┌─ SOURCE INFORMATION

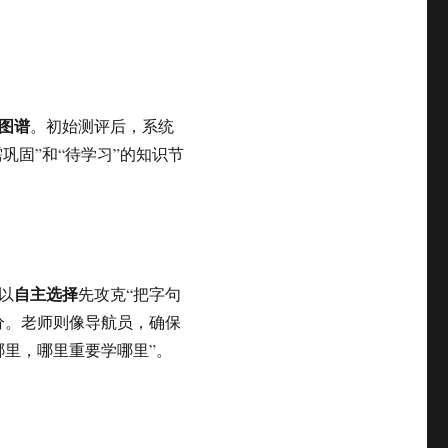
图谱
。初始测评后，系统
需巩固”和“待学习”的知识节
自主选择
以
先攻克“把字句
分。老师则像导航员，确保
哪里，哪里重要学哪里”。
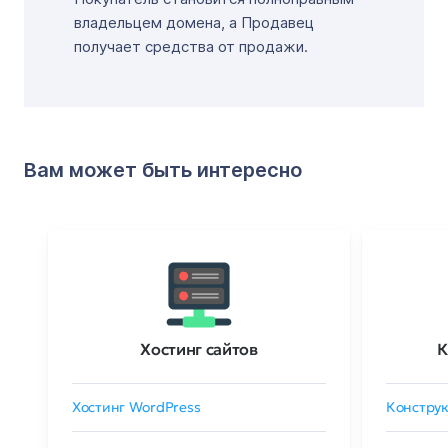
владельцем домена, а Продавец
получает средства от продажи.
Вам может быть интересно
Хостинг сайтов
К
Хостинг WordPress
Конструк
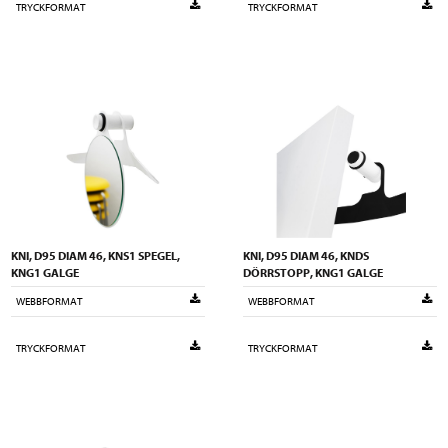
TRYCKFORMAT
TRYCKFORMAT
KNI, D95 DIAM 46, KNS1 SPEGEL,
KNI, D95 DIAM 46, KNDS
KNG1 GALGE
DÖRRSTOPP, KNG1 GALGE
WEBBFORMAT
WEBBFORMAT
TRYCKFORMAT
TRYCKFORMAT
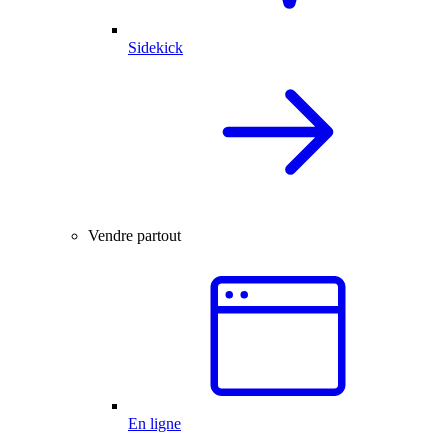
Sidekick
Vendre partout
En ligne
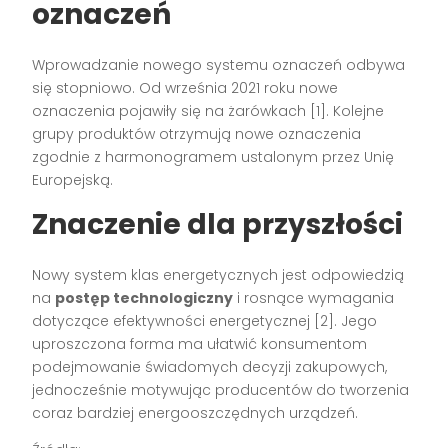
oznaczeń
Wprowadzanie nowego systemu oznaczeń odbywa
się stopniowo. Od września 2021 roku nowe
oznaczenia pojawiły się na żarówkach [1]. Kolejne
grupy produktów otrzymują nowe oznaczenia
zgodnie z harmonogramem ustalonym przez Unię
Europejską.
Znaczenie dla przyszłości
Nowy system klas energetycznych jest odpowiedzią
na
postęp technologiczny
i rosnące wymagania
dotyczące efektywności energetycznej [2]. Jego
uproszczona forma ma ułatwić konsumentom
podejmowanie świadomych decyzji zakupowych,
jednocześnie motywując producentów do tworzenia
coraz bardziej energooszczędnych urządzeń.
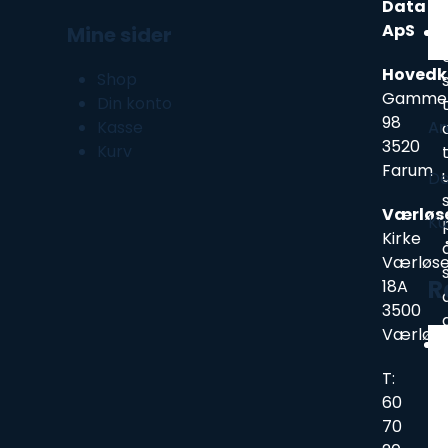
Data
ApS
Mine sider
Hovedk
Shop
Gammel
Din konto
98
Kasse
An
3520
Kurv
Farum
De
Værløs
Ku
Kirke
Værløse
R
18A
3500
Værløs
T:
60
70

└─

YOUR TASK – Every entry above is to be transcribed exactly, with all pictures left out.

SOLUTION TO THIS EXERCISE –
图谱
。初始测评后，系统
需巩固”和“待学习”的知识节
自主选择
以
先攻克“把字句
分。老师则像导航员，确保
哪里，哪里重要学哪里”。
владельцем домена, а Продавец
получает средства от продажи.
Вам может быть интересно
Хостинг сайтов
К
Хостинг WordPress
Конструк
TRYCKFORMAT
TRYCKFORMAT
KNI, D95 DIAM 46, KNS1 SPEGEL,
KNI, D95 DIAM 46, KNDS
KNG1 GALGE
DÖRRSTOPP, KNG1 GALGE
WEBBFORMAT
WEBBFORMAT
TRYCKFORMAT
TRYCKFORMAT
Sidekick
Vendre partout
En ligne
oznaczeń
Wprowadzanie nowego systemu oznaczeń odbywa
się stopniowo. Od września 2021 roku nowe
oznaczenia pojawiły się na żarówkach [1]. Kolejne
grupy produktów otrzymują nowe oznaczenia
zgodnie z harmonogramem ustalonym przez Unię
Europejską.
Znaczenie dla przyszłości
Nowy system klas energetycznych jest odpowiedzią
na
postęp technologiczny
i rosnące wymagania
dotyczące efektywności energetycznej [2]. Jego
uproszczona forma ma ułatwić konsumentom
podejmowanie świadomych decyzji zakupowych,
jednocześnie motywując producentów do tworzenia
coraz bardziej energooszczędnych urządzeń.
Data
ApS
Mine sider
Hovedk
Shop
Gammel
Din konto
98
Kasse
An
3520
Kurv
Farum
De
Værløs
Ku
Kirke
Værløse
R
18A
3500
Værløs
T:
60
70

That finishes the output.